What you should do -> Exactly the lines below starting at the line with "model, we have a plan that fits your" and ending at the line with "Celestina - Model Book" are wanted, with both ends included. Leave out the pictures and add no other lines.

(Saved entries)
Start of Block

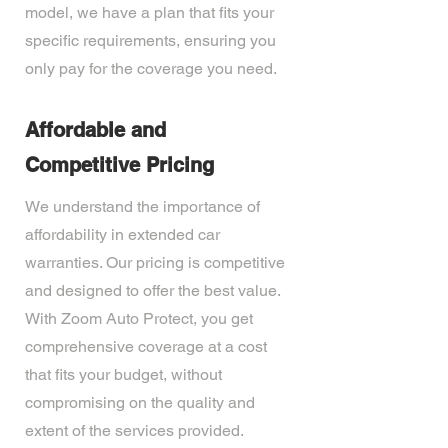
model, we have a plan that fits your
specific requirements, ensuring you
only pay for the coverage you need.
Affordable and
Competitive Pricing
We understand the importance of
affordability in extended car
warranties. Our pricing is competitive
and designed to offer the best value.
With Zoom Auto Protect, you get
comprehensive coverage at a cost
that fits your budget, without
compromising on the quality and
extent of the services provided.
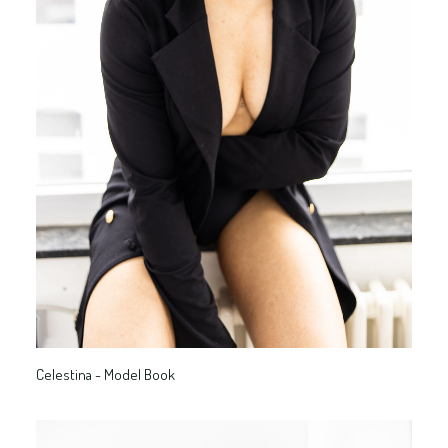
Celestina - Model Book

End of Block
Start of Block

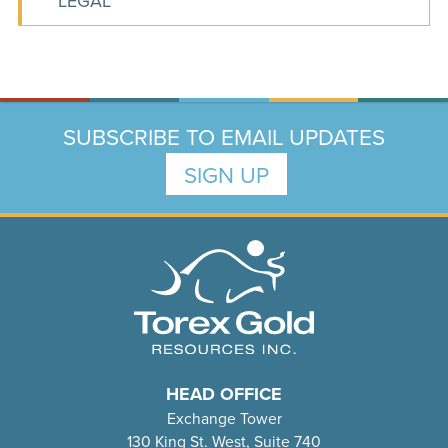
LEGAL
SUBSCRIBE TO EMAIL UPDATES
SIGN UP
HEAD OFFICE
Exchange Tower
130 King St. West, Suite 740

End of Block

Result of this exercise ->
model, we have a plan that fits your
specific requirements, ensuring you
only pay for the coverage you need.
Affordable and
Competitive Pricing
We understand the importance of
affordability in extended car
warranties. Our pricing is competitive
and designed to offer the best value.
With Zoom Auto Protect, you get
comprehensive coverage at a cost
that fits your budget, without
compromising on the quality and
extent of the services provided.
Celestina - Model Book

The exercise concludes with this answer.